Cette situation ne résulte que pour partie des confinements dus au covid-19. Elle tient surtout au fait que le nombre de décisions de justice a explosé.

Malgré tous les efforts des associations, que je tiens à remercier pour leur engagement total, il faut donc attendre dix à douze mois, je l'ai dit, pour obtenir un premier rendez-vous médiatisé dans l'Oise. Les rendez-vous suivants sont limités à deux rencontres d'une heure par mois. La justice doit donc s'adapter, l'arsenal des mesures à disposition des juges aux affaires familiales s'en trouvant de fait réduit au détriment des enfants, de leurs parents et grands-parents.

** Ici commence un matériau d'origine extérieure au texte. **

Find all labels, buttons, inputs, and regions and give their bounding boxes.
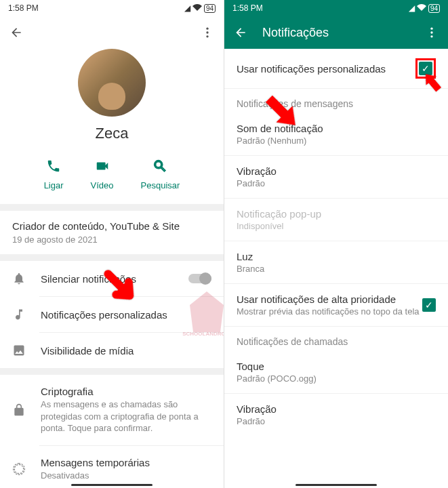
notifications-screen: 1:58 PM ◢ 94 Notificações Usar notificaç… [224,0,448,488]
high-sub: Mostrar prévia das notificações no topo … [237,306,422,317]
sound-title: Som de notificação [237,123,436,134]
header-title: Notificações [262,26,424,40]
temp-row[interactable]: Mensagens temporárias Desativadas [0,446,224,488]
call-button[interactable]: Ligar [44,159,64,190]
home-indicator[interactable] [71,484,152,486]
about-text: Criador de conteúdo, YouTube & Site [12,220,211,232]
status-bar: 1:58 PM ◢ 94 [0,0,224,16]
video-icon [95,159,110,176]
vib2-title: Vibração [237,403,436,415]
status-bar: 1:58 PM ◢ 94 [224,0,448,16]
light-title: Luz [237,251,436,262]
call-vibration-row[interactable]: Vibração Padrão [224,394,448,436]
more-button[interactable] [424,24,440,41]
home-indicator[interactable] [296,484,377,486]
profile-section: Zeca Ligar Vídeo Pesquisar [0,49,224,204]
status-time: 1:58 PM [232,3,263,13]
battery-icon: 94 [204,4,216,13]
temp-title: Mensagens temporárias [41,457,211,468]
crypto-row[interactable]: Criptografia As mensagens e as chamadas … [0,375,224,445]
phone-icon [46,159,61,176]
timer-icon [12,462,27,476]
use-custom-row[interactable]: Usar notificações personalizadas ✓ [224,49,448,89]
svg-point-4 [430,28,432,30]
high-title: Usar notificações de alta prioridade [237,293,422,305]
popup-title: Notificação pop-up [237,208,436,220]
vibration-title: Vibração [237,165,436,177]
search-label: Pesquisar [141,180,180,190]
wifi-icon [417,3,426,13]
popup-sub: Indisponível [237,221,436,231]
temp-sub: Desativadas [41,470,211,482]
msg-category: Notificações de mensagens [224,89,448,113]
use-custom-checkbox[interactable]: ✓ [419,62,432,75]
vibration-row[interactable]: Vibração Padrão [224,156,448,199]
ring-title: Toque [237,361,436,372]
mute-toggle[interactable] [188,274,211,283]
signal-icon: ◢ [184,3,190,13]
profile-name: Zeca [0,125,224,142]
video-button[interactable]: Vídeo [91,159,114,190]
header: Notificações [224,16,448,49]
media-label: Visibilidade de mídia [41,345,211,357]
battery-icon: 94 [428,4,440,13]
svg-point-5 [430,31,432,33]
back-button[interactable] [8,24,24,41]
wifi-icon [192,3,202,13]
bell-icon [12,272,27,285]
svg-point-2 [206,35,208,37]
video-label: Vídeo [91,180,114,190]
mute-label: Silenciar notificações [41,273,175,285]
popup-row: Notificação pop-up Indisponível [224,199,448,241]
light-sub: Branca [237,264,436,274]
vibration-sub: Padrão [237,178,436,188]
header [0,16,224,49]
status-time: 1:58 PM [8,3,39,13]
call-label: Ligar [44,180,64,190]
vib2-sub: Padrão [237,416,436,426]
call-category: Notificações de chamadas [224,327,448,351]
sound-row[interactable]: Som de notificação Padrão (Nenhum) [224,113,448,156]
avatar[interactable] [78,49,146,117]
high-checkbox[interactable]: ✓ [422,298,436,312]
svg-point-1 [206,31,208,33]
profile-screen: 1:58 PM ◢ 94 Zeca Ligar Vídeo [0,0,224,488]
custom-notif-label: Notificações personalizadas [41,309,211,321]
custom-notif-row[interactable]: Notificações personalizadas [0,297,224,332]
svg-point-0 [206,28,208,30]
ringtone-row[interactable]: Toque Padrão (POCO.ogg) [224,351,448,394]
image-icon [12,344,27,357]
media-row[interactable]: Visibilidade de mídia [0,333,224,368]
light-row[interactable]: Luz Branca [224,241,448,284]
mute-row[interactable]: Silenciar notificações [0,261,224,296]
highlight-box: ✓ [415,58,436,79]
svg-point-6 [430,35,432,37]
crypto-sub: As mensagens e as chamadas são protegida… [41,399,211,434]
sound-sub: Padrão (Nenhum) [237,136,436,146]
ring-sub: Padrão (POCO.ogg) [237,373,436,384]
music-note-icon [12,308,27,321]
crypto-title: Criptografia [41,386,211,397]
search-button[interactable]: Pesquisar [141,159,180,190]
about-block[interactable]: Criador de conteúdo, YouTube & Site 19 d… [0,211,224,254]
more-button[interactable] [199,24,216,41]
about-date: 19 de agosto de 2021 [12,235,211,245]
use-custom-label: Usar notificações personalizadas [237,63,415,75]
search-icon [152,159,167,176]
lock-icon [12,403,27,417]
signal-icon: ◢ [409,3,415,13]
back-button[interactable] [232,24,249,41]
high-priority-row[interactable]: Usar notificações de alta prioridade Mos… [224,284,448,327]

En 2019, pour contenir l'allongement des délais d'attente des espaces de rencontre médiatisés, le ministère de la justice avait alloué moins de 10 000 euros supplémentaires par département et par an. Cela demeure insuffisant pour compléter les sommes versées à ces associations par la Caisse nationale d'allocations familiales. En conséquence, les associations tirent la sonnette d'alarme. Eu égard à la souffrance des enfants, comptez-vous allouer des financements supplémentaires aux associations gérants les espaces de rencontre parents-enfants ?
le président

La parole est à M. le secrétaire d'État chargé du tourisme, des Français de l'étranger et de la francophonie.
Jean-Baptiste Lemoyne,
secrétaire d'État chargé du tourisme, des Français de l'étranger et de la francophonie.
Le ministère de la justice soutient les espaces de rencontre, qui sont un peu distincts des points de rencontre médiatisés. Ces derniers sont utilisés dans le cadre de mesures d'assistance éducative dont le financement relève principalement de la protection de l'enfance et de la compétence des départements.

Les espaces de rencontre destinés à permettre la mise en œuvre des droits de visite ordonnés par un juge aux affaires familiales constituent des outils essentiels au maintien des liens familiaux. Nous avons accru les moyens dédiés aux associations œuvrant dans ce domaine : les crédits alloués à ce titre par le ministère de la justice sont passés de 3,2 inscrits dans la loi de finances en 2018 à 6,8 millions d'euros pour 2022. Ils ont donc doublé. Par ailleurs le montant de la prestation de service allouée par la CNAF couvre 60 % des frais de fonctionnement des services, contre 30 % auparavant. Il y a donc du progrès.

Le progrès est bien réel pour ce qui concerne les moyens alloués aux associations de votre département. Ainsi, l'AEM – association d'enquête et de médiation – a bénéficié d'un relèvement substantiel de la dotation allouée par le ministère de la justice, qui est passée d'environ 33 000 euros en 2018 à 57 000 euros en 2020, soit une augmentation de plus de 70 %. L'association France Victimes 60, qui gère l'espace de rencontre de Beauvais, a également vu progresser sa subvention, de 20 000 à 34 000 euros.

La réduction des délais d'attente en espace de rencontre est, et demeure, une priorité du ministère de la justice. Je comprends l'émoi que peuvent susciter les délais que vous évoquez.

La cour d'appel d'Amiens n'a pas manqué d'appeler l'attention du ministère de la justice, sur la saturation des espaces de rencontre du département de l'Oise, aggravée par la décision de l'AEM, en dépit de l'augmentation de ses subventions, de fermer son espace rencontre à Creil afin de centraliser son activité à Compiègne.

La solution recherchée par la cour d'appel est la création d'un nouvel espace de rencontre à Creil, confié à une autre association. Sachez, monsieur le député, que le ministère de la justice soutient pleinement cette démarche et vos vœux en la matière.
le président

La parole est à M. Pierre Vatin.
Pierre Vatin

Je suivrai cela de près et je compte bien que les familles trouvent une réponse.